Managing children’s search queries: what parents need to know

Where children go online

Ever wonder what your children are looking for online? It’s not global warming. In fact, because children use search engines to explore, their online queries may not show up when you check their browser histories. So how can you manage what you can’t see?

What parents need to know

Online connectivity has given our children unprecedented access to information and entertainment. They live in a 24/7 connected culture where all they need do is search for something and it arrives - often unfiltered and highly age-inappropriate. Parents must extend parenting to their children’s online lives and know the Rules of the Road. We have to teach our children to use responsibly the powerful tools at their fingertips. These guidelines will help:

For children under 7

Consider using filters or programs that restrict Internet access.

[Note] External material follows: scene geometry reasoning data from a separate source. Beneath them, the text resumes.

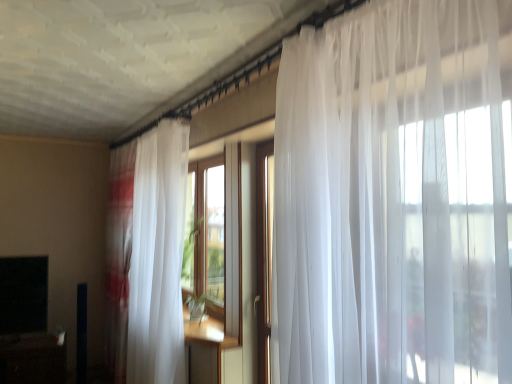 Question: In terms of height, does black matte tv at lower left look taller or shorter compared to black glossy table at lower left?

Choices:
 (A) short
 (B) tall

Answer: (B)

Question: Is black matte tv at lower left wider or thinner than black glossy table at lower left?

Choices:
 (A) thin
 (B) wide

Answer: (A)

Question: Which is farther from the black glossy table at lower left?

Choices:
 (A) black matte tv at lower left
 (B) sheer white curtain at left

Answer: (B)

Question: Estimate the real-world distances between objects in this image. Which object is farther from the black matte tv at lower left?

Choices:
 (A) sheer white curtain at left
 (B) black glossy table at lower left

Answer: (A) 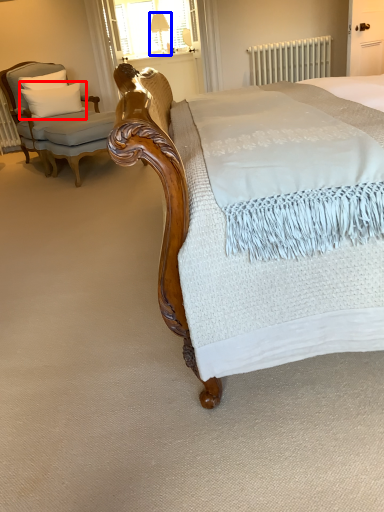 Question: Which object appears closest to the camera in this image, pillow (highlighted by a red box) or table lamp (highlighted by a blue box)?

Choices:
 (A) pillow
 (B) table lamp

Answer: (A) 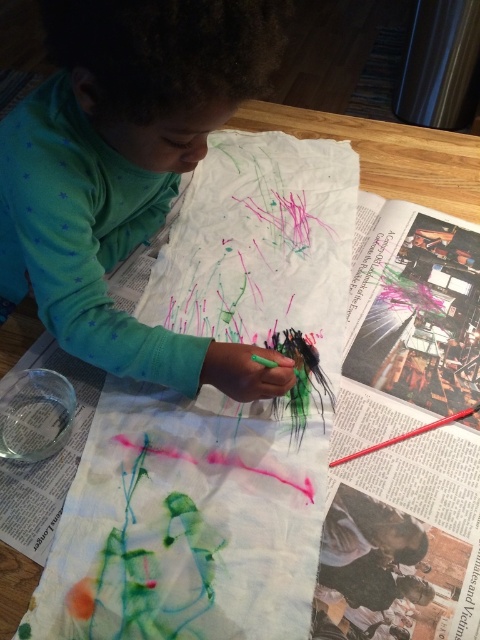 Who is more distant from viewer, (40, 132) or (471, 412)?

Positioned behind is point (471, 412).

Between green matte shirt at upper left and smooth red crayon at center, which one has less height?

smooth red crayon at center is shorter.

Which is in front, point (28, 269) or point (408, 436)?

Point (408, 436) is more forward.

Locate an element on the screen. The width and height of the screenshot is (480, 640). green matte shirt at upper left is located at coordinates (126, 170). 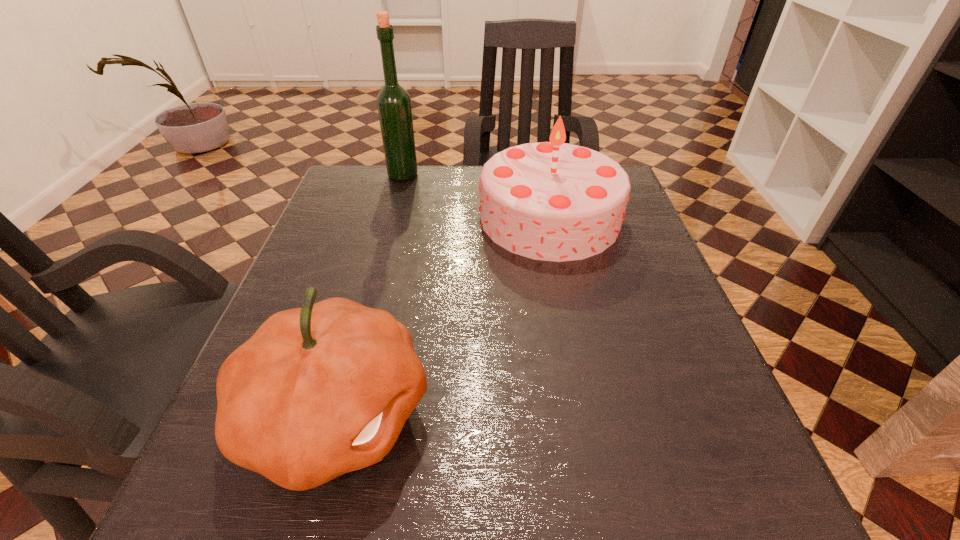 At what (x,y) coordinates should I click in order to perform the action: click on the tallest object. Please return your answer as a coordinate pair (x, y). Image resolution: width=960 pixels, height=540 pixels. Looking at the image, I should click on (393, 102).

The height and width of the screenshot is (540, 960). Identify the location of the rightmost object. [553, 201].

At what (x,y) coordinates should I click in order to perform the action: click on the shortest object. Please return your answer as a coordinate pair (x, y). This screenshot has width=960, height=540. Looking at the image, I should click on (318, 391).

In order to click on the nearest object in this screenshot , I will do `click(318, 391)`.

The width and height of the screenshot is (960, 540). Find the location of `vacant region located 0.180m on the right of the tallest object`. vacant region located 0.180m on the right of the tallest object is located at coordinates (486, 175).

Where is `free space located 0.220m on the left of the birthday cake`? free space located 0.220m on the left of the birthday cake is located at coordinates tap(384, 217).

What are the coordinates of `vacant space situated 0.390m on the front face of the nearest object` in the screenshot? It's located at (697, 414).

Where is `liquor that is at the far edge`? The height and width of the screenshot is (540, 960). liquor that is at the far edge is located at coordinates (393, 102).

Make sure that you're using the safest search settings. Block words you don't want children searching for - like 'sex' and 'porn'.

Be present when children are online and know where they're going - especially on YouTube which has both great and not-so-great content.

Pick age-appropriate sites: Use independent resources to help find entertaining, but age-appropriate destinations. Make sure you select the sites that your children visit.

Teach your children the basics of safe Internet behaviour. The sooner they learn to search safely, the better. They're building lifetime habits early. Follow this simple, clever guidance.

For 7- to 10-year-olds

Explain that Internet searching can be risky. An 8-year-old might well be curious about the human body or the facts of life. But cyberspace doesn’t distinguish between an 8-year-old's 'curious' and a 28-year-old's 'curious'. Your children are going to search for sex and porn. The best ways to manage this are to be sure that browsers are set to 'Safe-search' modes and to keep the channels of communication open between you and your children. You want them to feel safe coming to you if they find something upsetting. Even if you're tempted to be angry with what they've found, it's better for them to hear your guidance rather than to try to make sense of something upsetting on their own.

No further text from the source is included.